Et puis, je suis acteur. C’est ma formation, c’est mon goût. J’écris comme je joue, c’est-à-dire qu’avant tout je privilégie l’acte, le spectacle. Les moyens de l’écriture et de ce qui fait spectacle m’intéressent autant que la thématique ou la ligne narrative. Peut-être même suis-je trop sensible aux péripéties ponctuelles, à ce qui soutient l’attention, à ce qui est moteur de jeu, de plaisir, de rire, d’émotion, au détriment de la narration pure. Les débuts me passionnent. Débuter, c’est surprendre, étonner, emmener sur de fausses pistes, faire découvrir… Les débuts ont toujours une grande fragilité qui multiplie le plaisir. Il m’arrive donc, à mon corps défendant, de multiplier les débuts, pour cueillir une nouvelle fois, parce que l’acteur y trouvera grand plaisir, et donc le spectateur aussi. Le vrai problème des débuts multiples, c’est la fin. Que faire de tout ce matériel. Je ne peux laisser en suspens, je ne peux abandonner en route, il faut conclure. Le premier travail est donc de réduire les débuts en un seul début, et de le bien choisir pour conduire à une seule fin. Parce que, malgré tout, il n’y a qu’un début, et il ne faut qu’une fin. La fin, ce pourrait être cet endroit où le protagoniste a effectué sa révolution, sa transformation. Mais comment s’arrête-t-elle, cette révolution, comment la révolution est graduelle, et comment retrouve-t-on une nouvelle stabilité ? Ou bien faut-il rester dans l’instable ? Cela dépend peut-être des objectifs premiers. La fin, ce n’est peut-être que cette toute première chose que l’on se choisit : la question que l’on pose au moment où l’on commence à écrire.

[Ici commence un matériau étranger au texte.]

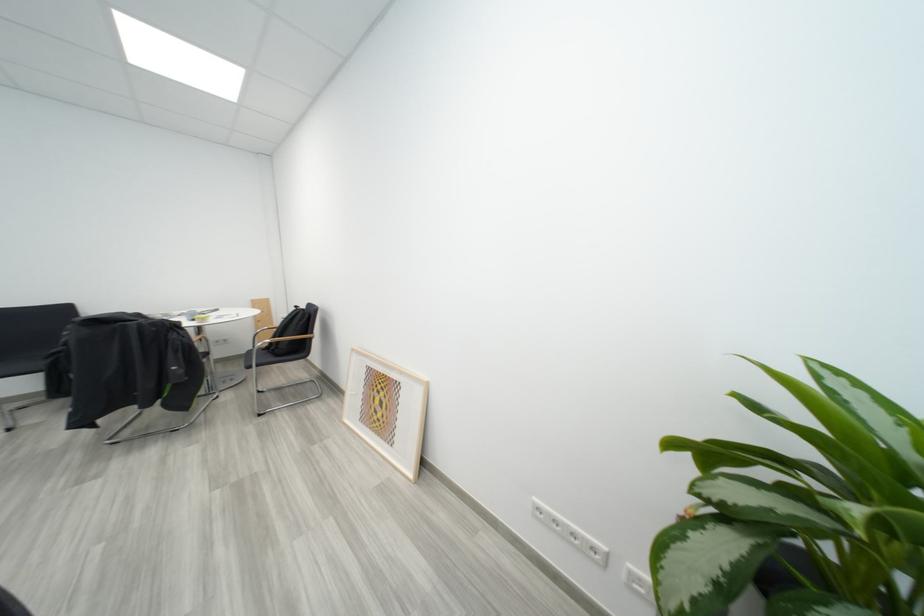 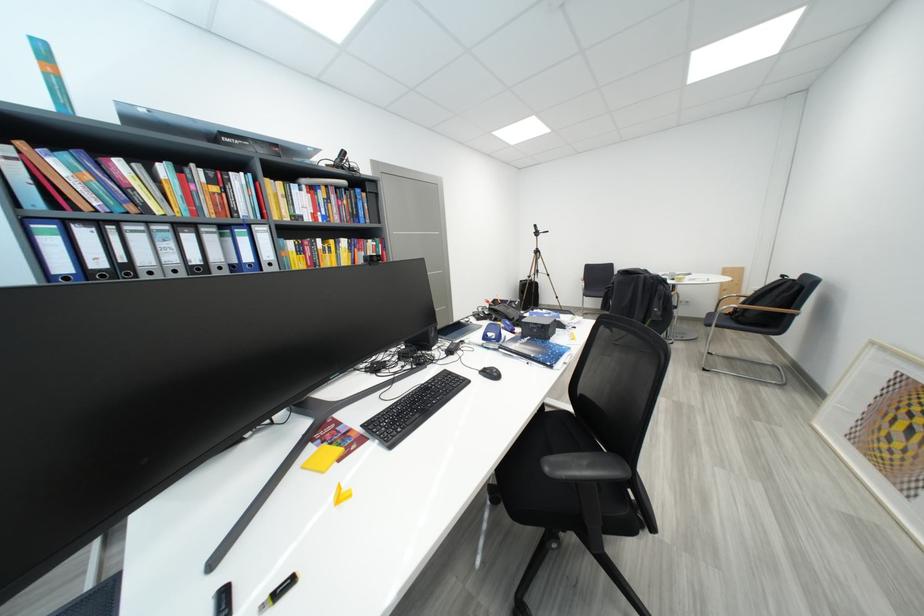 The point at (286, 358) is marked in the first image. Where is the corresponding point in the second image?

(748, 325) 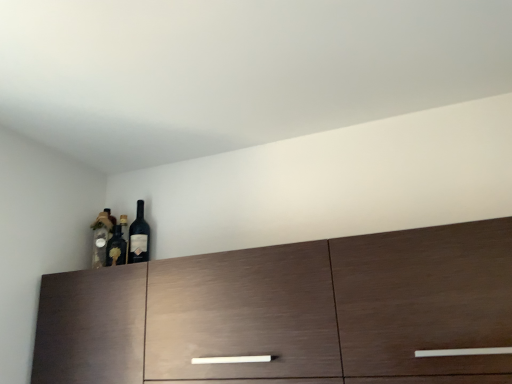 Describe the element at coordinates (289, 312) in the screenshot. The height and width of the screenshot is (384, 512). I see `dark wood cabinet at center` at that location.

At what (x,y) coordinates should I click in order to perform the action: click on matte glass wine bottle at upper left. Please return your answer as a coordinate pair (x, y). Looking at the image, I should click on (139, 237).

This screenshot has height=384, width=512. I want to click on cabinetry in front of the matte glass bottle at left, so click(x=289, y=312).

Is matte glass bottle at left aimed at dark wood cabinet at center?

No, matte glass bottle at left is not facing towards dark wood cabinet at center.

Can you tell me how much matte glass bottle at left and dark wood cabinet at center differ in facing direction?

They differ by 35.1 degrees in their facing directions.

Measure the distance between matte glass bottle at left and dark wood cabinet at center.

matte glass bottle at left and dark wood cabinet at center are 65.50 centimeters apart from each other.

Is dark wood cabinet at center oriented away from matte glass bottle at left?

dark wood cabinet at center does not have its back to matte glass bottle at left.

From a real-world perspective, is dark wood cabinet at center below matte glass bottle at left?

Yes, from a real-world perspective, dark wood cabinet at center is below matte glass bottle at left.

Between dark wood cabinet at center and matte glass bottle at left, which one has more height?

Standing taller between the two is dark wood cabinet at center.

Is matte glass bottle at left in front of matte glass wine bottle at upper left?

No, the depth of matte glass bottle at left is greater than that of matte glass wine bottle at upper left.

Is matte glass bottle at left aimed at matte glass wine bottle at upper left?

No, matte glass bottle at left is not oriented towards matte glass wine bottle at upper left.

Are matte glass wine bottle at upper left and dark wood cabinet at center making contact?

No, matte glass wine bottle at upper left is not beside dark wood cabinet at center.

From their relative heights in the image, would you say matte glass wine bottle at upper left is taller or shorter than dark wood cabinet at center?

In the image, matte glass wine bottle at upper left appears to be shorter than dark wood cabinet at center.

Looking at this image, from a real-world perspective, is matte glass wine bottle at upper left under dark wood cabinet at center?

No, from a real-world perspective, matte glass wine bottle at upper left is not under dark wood cabinet at center.

Between matte glass wine bottle at upper left and matte glass bottle at left, which one has larger width?

Wider between the two is matte glass bottle at left.

Does matte glass wine bottle at upper left have a greater height compared to matte glass bottle at left?

Indeed, matte glass wine bottle at upper left has a greater height compared to matte glass bottle at left.

Is matte glass wine bottle at upper left far from matte glass bottle at left?

matte glass wine bottle at upper left is near matte glass bottle at left, not far away.

Considering their positions, is matte glass wine bottle at upper left located in front of or behind matte glass bottle at left?

matte glass wine bottle at upper left is positioned closer to the viewer than matte glass bottle at left.

From a real-world perspective, who is located lower, dark wood cabinet at center or matte glass wine bottle at upper left?

dark wood cabinet at center is physically lower.

Which of these two, dark wood cabinet at center or matte glass wine bottle at upper left, stands taller?

dark wood cabinet at center.

Can you confirm if dark wood cabinet at center is thinner than matte glass wine bottle at upper left?

No.

How different are the orientations of dark wood cabinet at center and matte glass wine bottle at upper left in degrees?

dark wood cabinet at center and matte glass wine bottle at upper left are facing 0.188 degrees away from each other.

The width and height of the screenshot is (512, 384). What are the coordinates of `bottle that is above the dark wood cabinet at center (from a real-world perspective)` in the screenshot? It's located at (102, 236).

Find the location of `cabinetry below the matte glass bottle at left (from the image's perspective)`. cabinetry below the matte glass bottle at left (from the image's perspective) is located at coordinates (289, 312).

Based on their spatial positions, is dark wood cabinet at center or matte glass bottle at left further from matte glass wine bottle at upper left?

The object further to matte glass wine bottle at upper left is dark wood cabinet at center.

Based on the photo, based on their spatial positions, is matte glass wine bottle at upper left or dark wood cabinet at center further from matte glass bottle at left?

dark wood cabinet at center is further to matte glass bottle at left.

Which object lies nearer to the anchor point dark wood cabinet at center, matte glass bottle at left or matte glass wine bottle at upper left?

Based on the image, matte glass wine bottle at upper left appears to be nearer to dark wood cabinet at center.

Which object lies nearer to the anchor point dark wood cabinet at center, matte glass wine bottle at upper left or matte glass bottle at left?

matte glass wine bottle at upper left is positioned closer to the anchor dark wood cabinet at center.

From the image, which object appears to be nearer to matte glass wine bottle at upper left, matte glass bottle at left or dark wood cabinet at center?

matte glass bottle at left lies closer to matte glass wine bottle at upper left than the other object.

Looking at this image, estimate the real-world distances between objects in this image. Which object is further from matte glass bottle at left, dark wood cabinet at center or matte glass wine bottle at upper left?

dark wood cabinet at center is further to matte glass bottle at left.

This screenshot has width=512, height=384. What are the coordinates of `wine bottle between dark wood cabinet at center and matte glass bottle at left along the z-axis` in the screenshot? It's located at (139, 237).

Et cette question, doit-elle trouver une réponse, ou bien s’être scindée en multiples sous-questions ? Auquel cas, qu’est la fin ? Un point final, un point d’interrogation, le bord d’un abîme ?
Savoir que l’on a atteint la fin, c’est-à-dire le point où l’on a dit ce qu’il fallait que l’on dise, c’est le moyen le plus sûr de pouvoir terminer. Ce n’est pas seulement une boutade : car s’il faut faire une fin à la pièce, il faut pouvoir soi-même s’arrêter, pouvoir se dire » oui, maintenant, ça y est « .
Le travail de la fin, c’est un travail d’élagage, de suppression, d’abandon, et de deuil.